On Reddit, Facebook and Digg, all that's required is to "like" or "thumbs up" something for it to earn extended reach. The problem with this is, you can "like" something a billion times, but in the end, you haven't actually created anything. It's a passive, observer culture that can just as easily be exploited by self-promoters as it can be by legitimately organic movements. There is no collaboration or innovation. It is just a remarkably lazy way of consuming traditional media that has been pre-filtered by your peers.

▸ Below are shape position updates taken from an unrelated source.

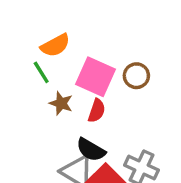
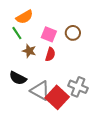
pink square: (96, 77) -> (49, 34), size x0.7
black semicircle: (91, 150) -> (18, 78), moved

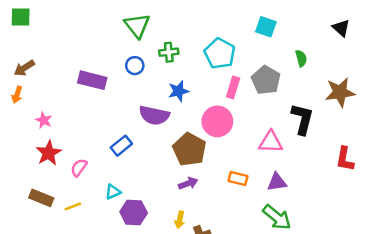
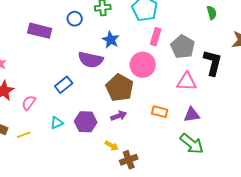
gray pentagon: (266, 80) -> (183, 47), moved
blue star: (178, 91) -> (111, 40), turned -30
purple hexagon: (134, 212) -> (86, 122), moved
yellow arrow: (180, 220) -> (112, 146), turned -72

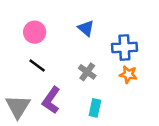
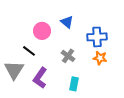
pink circle: (35, 32) -> (42, 31), moved
gray triangle: (18, 107) -> (14, 70), moved

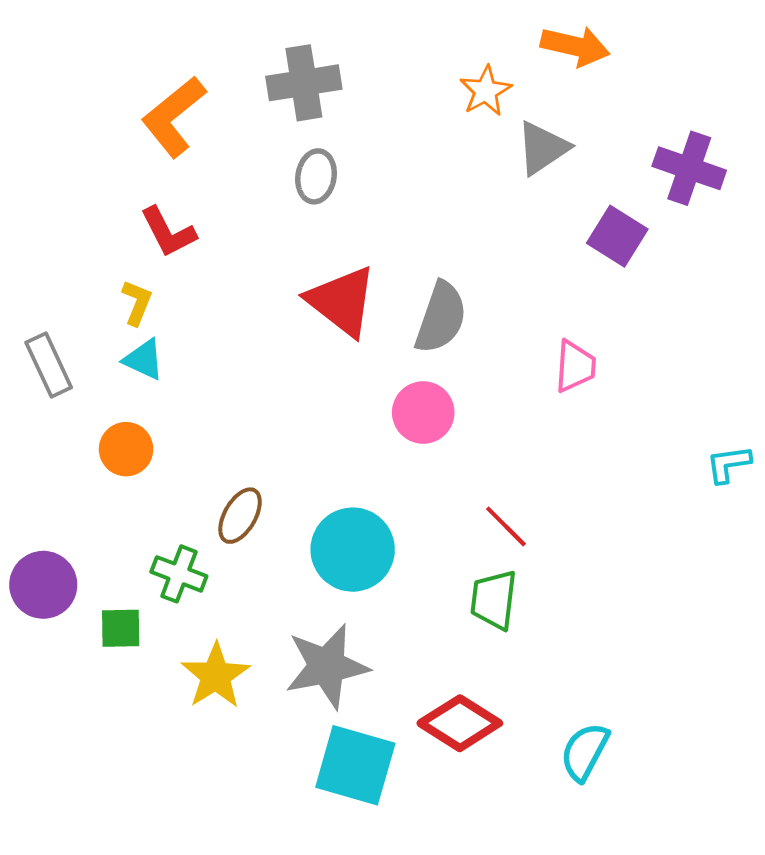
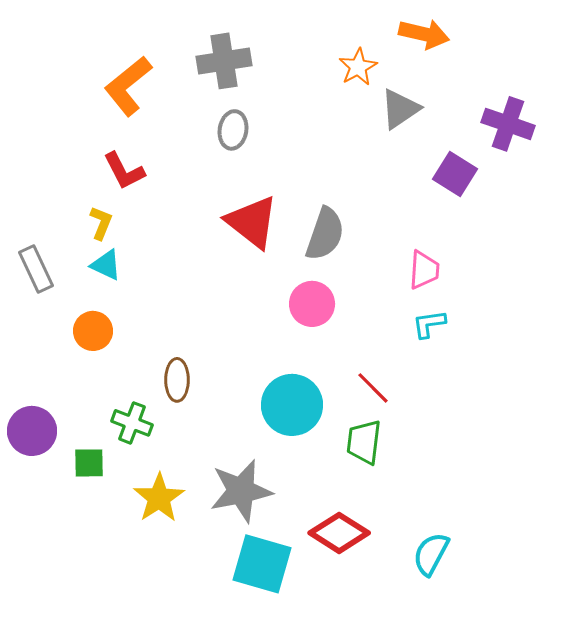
cyan L-shape: (729, 464) -> (429, 324), moved
brown ellipse: (240, 516) -> (177, 380), turned -30
cyan circle: (353, 550) -> (292, 405), moved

4chan is different. In any given topic channel, there are 15 pages to hold threads. Each new thread bumps the very last thread into oblivion. The last thread "404s," it ceases to exist. Each time someone contributes to a thread, it bumps it up back to the top. Spam fails within minutes. Self promotion fails within minutes. Poorly veiled appeals for others to contribute content fail within minutes. Attempts to steal content from Reddit or 9gag is briefly shot down as being outdated, always with racial and homophobic name-calling, and then it fails. The only thing that lasts is action. What ultimately results from a successful thread is a nearly endless feedback loop of individuals around the globe latching onto ideas and not just liking them, but loving them enough to be invested, to take action and to report back on that action.
It is this collaborative doing, as opposed to passive liking, that resulted in the action that set off the shitstorm that is dictating the fate of Karen Klein and the fate of those pissant kids. When all is said and done, it looks like Ms. Klein is going on the vacation of a lifetime, and those kids are going on a vacation to juvy.
And credit will never go where credit is due. By the time the story breaks in the mainstream news cycle, that collaborative thread that got it all done in the middle of the night, has 404'd by the next morning. Gone like it never even existed. It's ancient history on 4chan, any rehashings inevitably met with racist & homophobic insults, because the anonymous community of 4chan is already on to the next one.